_Task instructions_
Nothing but the lines from the one holding "Outline portal vein" through the last line of the material below should be set down, exactly and without images.

_Dataset extract_
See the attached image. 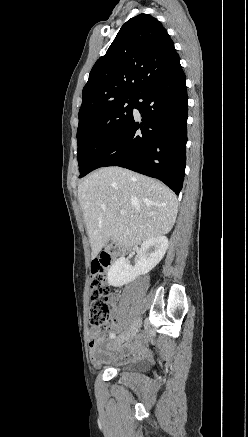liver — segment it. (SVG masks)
<instances>
[{
  "label": "liver",
  "mask_w": 248,
  "mask_h": 437,
  "mask_svg": "<svg viewBox=\"0 0 248 437\" xmlns=\"http://www.w3.org/2000/svg\"><path fill=\"white\" fill-rule=\"evenodd\" d=\"M92 258L112 240L130 248L173 228L178 201L161 182L120 167L100 168L78 185ZM120 210L126 214L121 215Z\"/></svg>",
  "instance_id": "liver-1"
}]
</instances>
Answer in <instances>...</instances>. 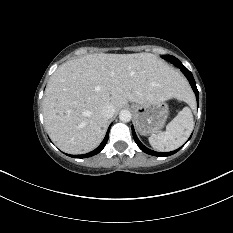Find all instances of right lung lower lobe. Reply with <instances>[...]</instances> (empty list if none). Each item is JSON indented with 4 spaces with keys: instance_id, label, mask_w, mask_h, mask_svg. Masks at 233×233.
<instances>
[{
    "instance_id": "98d812e1",
    "label": "right lung lower lobe",
    "mask_w": 233,
    "mask_h": 233,
    "mask_svg": "<svg viewBox=\"0 0 233 233\" xmlns=\"http://www.w3.org/2000/svg\"><path fill=\"white\" fill-rule=\"evenodd\" d=\"M111 127V126H110ZM110 127L106 133V136L104 138V140L102 141V143L93 151L87 153V154H84V155H69L71 157H74V158H86V157H91L93 155H96L98 154L101 150H103V148L105 147L106 143H107V140H108V137H109V130H110Z\"/></svg>"
}]
</instances>
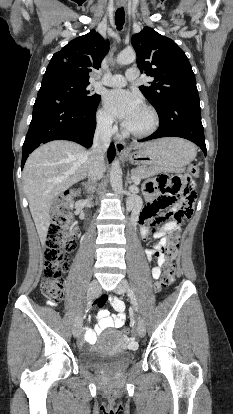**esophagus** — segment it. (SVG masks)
Returning a JSON list of instances; mask_svg holds the SVG:
<instances>
[{"instance_id": "obj_1", "label": "esophagus", "mask_w": 233, "mask_h": 414, "mask_svg": "<svg viewBox=\"0 0 233 414\" xmlns=\"http://www.w3.org/2000/svg\"><path fill=\"white\" fill-rule=\"evenodd\" d=\"M118 6L119 7H124L125 6L124 0H119ZM115 148H116L117 154L124 155V154L128 153L126 145L122 141H116L115 142Z\"/></svg>"}]
</instances>
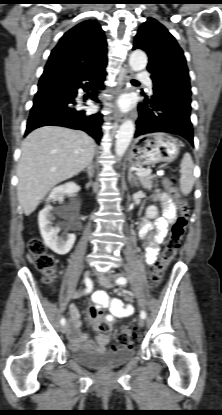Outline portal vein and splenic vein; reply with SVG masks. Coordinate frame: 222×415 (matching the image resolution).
Here are the masks:
<instances>
[{"mask_svg":"<svg viewBox=\"0 0 222 415\" xmlns=\"http://www.w3.org/2000/svg\"><path fill=\"white\" fill-rule=\"evenodd\" d=\"M150 173H151V169H145V170H140L136 172L137 175L150 174Z\"/></svg>","mask_w":222,"mask_h":415,"instance_id":"obj_1","label":"portal vein and splenic vein"}]
</instances>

_Result for this task_
Outline portal vein and splenic vein; reply with SVG masks. Coordinate frame: 222×415 (matching the image resolution).
Here are the masks:
<instances>
[{"mask_svg":"<svg viewBox=\"0 0 222 415\" xmlns=\"http://www.w3.org/2000/svg\"><path fill=\"white\" fill-rule=\"evenodd\" d=\"M150 173H151V169H145V170H140L136 172L137 175L150 174Z\"/></svg>","mask_w":222,"mask_h":415,"instance_id":"obj_1","label":"portal vein and splenic vein"}]
</instances>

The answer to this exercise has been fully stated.